■ **Entries shown**:
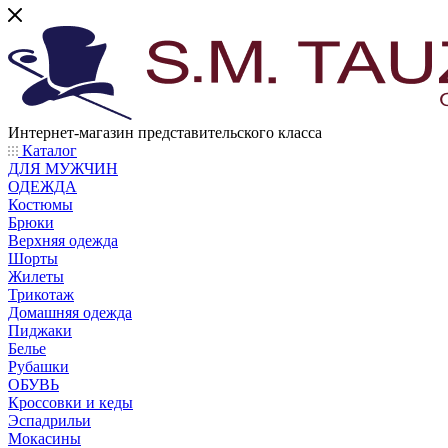
Интернет-магазин представительского класса
Каталог
ДЛЯ МУЖЧИН
ОДЕЖДА
Костюмы
Брюки
Верхняя одежда
Шорты
Жилеты
Трикотаж
Домашняя одежда
Пиджаки
Белье
Рубашки
ОБУВЬ
Кроссовки и кеды
Эспадрильи
Мокасины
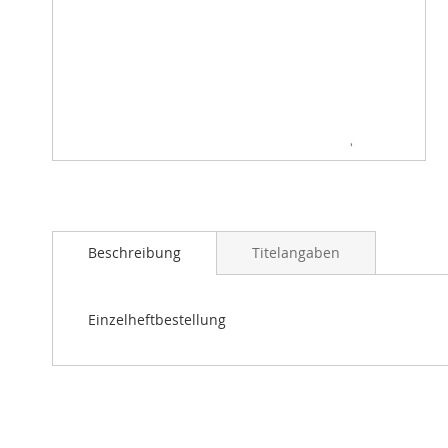
Zum
Anfang
der
Bildergalerie
springen
Beschreibung
Titelangaben
Einzelheftbestellung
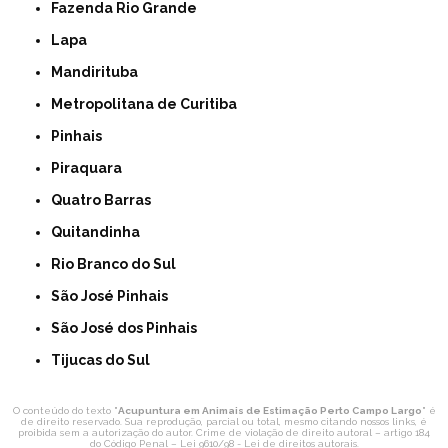
Fazenda Rio Grande
Lapa
Mandirituba
Metropolitana de Curitiba
Pinhais
Piraquara
Quatro Barras
Quitandinha
Rio Branco do Sul
São José Pinhais
São José dos Pinhais
Tijucas do Sul
O conteúdo do texto "
Acupuntura em Animais de Estimação Perto Campo Largo
" é
de direito reservado. Sua reprodução, parcial ou total, mesmo citando nossos links, é
proibida sem a autorização do autor. Crime de violação de direito autoral – artigo 184
do Código Penal –
Lei 9610/98 - Lei de direitos autorais
.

■ **Goal of the exercise**: The answer is each line in which the word "José" occurs, copied from the material above.

■ **Result below**:
São José Pinhais
São José dos Pinhais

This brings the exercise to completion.